[PATCH v2 07/16] KVM: arm64: vgic-v5: Transfer edge pending state to ICH_PPI_PENDRx_EL2

Wed Apr 1 09:24:55 PDT 2026

On Wed, 2026-04-01 at 11:36 +0100, Marc Zyngier wrote:
> While it is perfectly correct to leave the pending state of a level
> interrupt as is when queuing it (it is, after all, only driven by
> the line), edge pending state must be transfered, as nothing will
> lower it.
> 
> Reviewed-by: Sascha Bischoff <sascha.bischoff at arm.com>
> Fixes: 4d591252bacb2 ("KVM: arm64: gic-v5: Implement PPI interrupt
> injection")
> Link:
> https://sashiko.dev/#/patchset/20260319154937.3619520-1-sascha.bischoff%40arm.com
> Signed-off-by: Marc Zyngier <maz at kernel.org>
> ---
>  arch/arm64/kvm/vgic/vgic-v5.c | 5 ++++-
>  1 file changed, 4 insertions(+), 1 deletion(-)
> 
> diff --git a/arch/arm64/kvm/vgic/vgic-v5.c
> b/arch/arm64/kvm/vgic/vgic-v5.c
> index 119d7d01d0e77..422741c86c6a8 100644
> --- a/arch/arm64/kvm/vgic/vgic-v5.c
> +++ b/arch/arm64/kvm/vgic/vgic-v5.c
> @@ -445,8 +445,11 @@ void vgic_v5_flush_ppi_state(struct kvm_vcpu
> *vcpu)
>  
>  		irq = vgic_get_vcpu_irq(vcpu, intid);
>  
> -		scoped_guard(raw_spinlock_irqsave, &irq->irq_lock)
> +		scoped_guard(raw_spinlock_irqsave, &irq->irq_lock) {
>  			__assign_bit(i, pendr, irq_is_pending(irq));
> +			if (irq->config == VGIC_CONFIG_EDGE)
> +				irq->pending_latch = false;
> +		}
>  
>  		vgic_put_irq(vcpu->kvm, irq);
>  	}

With this change we end up losing edges (so, actually have the opposite
problem!). I'd missed this in the previous iteration, but have just
uncovered it during testing. It was hidden by clearing TWI when we have
a single task running, and hence wasn't picked up with the GICv5 PPI
selftest until I stressed the test system more heavily.

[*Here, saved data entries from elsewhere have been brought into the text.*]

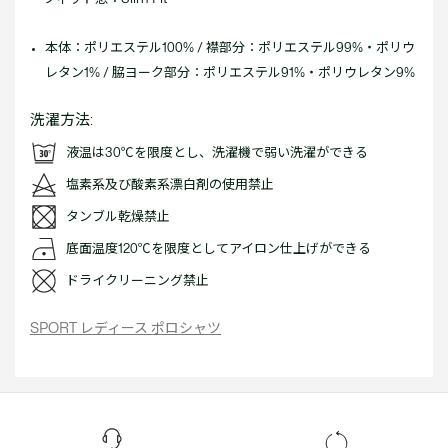
本体：ポリエステル100% / 襟部分：ポリエステル99%・ポリウ
レタン1% / 脇ヨーク部分：ポリエステル91%・ポリウレタン9%
洗濯方法:
液温は30℃を限度とし、洗濯機で弱い洗濯ができる
塩素系及び酸素系漂白剤の使用禁止
タンブル乾燥禁止
底面温度120℃を限度としてアイロン仕上げができる
ドライクリーニング禁止
SPORT レディース ポロシャツ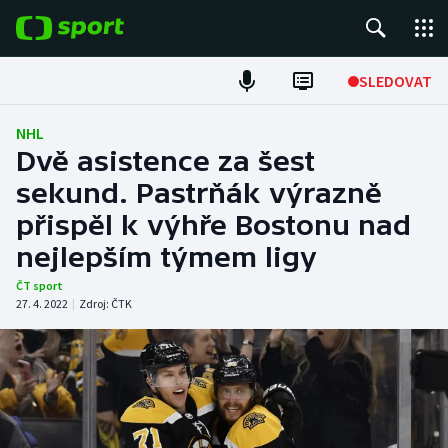
POPULÁRNÍ
SLEDOVAT
Fotbal
NHL
Dvě asistence za šest
Hokej
sekund. Pastrňák výrazně
přispěl k výhře Bostonu nad
Tenis
nejlepším týmem ligy
Atletika
ČT sport
27. 4. 2022
|
Zdroj:
ČTK
Cyklistika
DALŠÍ SPORTY
Americký fotbal
NEPŘEHLÉDNĚTE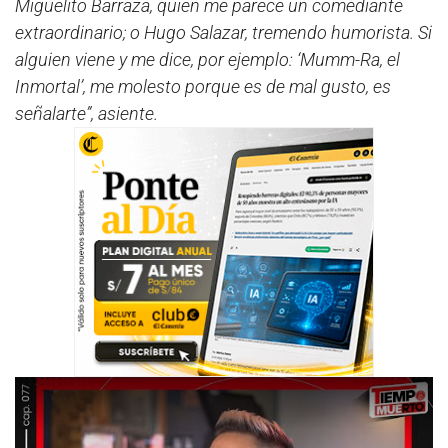
Miguelito Barraza, quien me parece un comediante
extraordinario; o Hugo Salazar, tremendo humorista. Si
alguien viene y me dice, por ejemplo: ‘Mumm-Ra, el
Inmortal’, me molesto porque es de mal gusto, es
señalarte”, asiente.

In vgic_v5_fold_ppi_state() we detect changes in the active or pending
state on guest exit. If there is no change, i.e., the guest hasn't
consumed the edge yet, we don't end up syncing it back to the
corresponding struct vgic_irq, and lose it forever.

The detection of changes on fold was introduced in order to reduce the
overhead back when we were syncing the state for all 128 potential
PPIs. Now that we've reduced the set to the 64 architected PPIs, and
actually only use a subset of those (SW_PPI, PMUIRQ, timers - up to 4
in total currently) I'm not sure that makes sense anymore.

I think it instead makes sense to iterate over the mask of PPIs exposed
to the guest and sync only those back to KVM's vgic_irq state. This
means that we first of all avoid losing any edges, and secondly are
able to drop the extra pending state tracking.

I've just posted a patch based on this series which addresses the issue
here: 

https://lore.kernel.org/linux-arm-kernel/20260401162152.932243-1-sascha.bischoff@arm.com

Thanks,
Sascha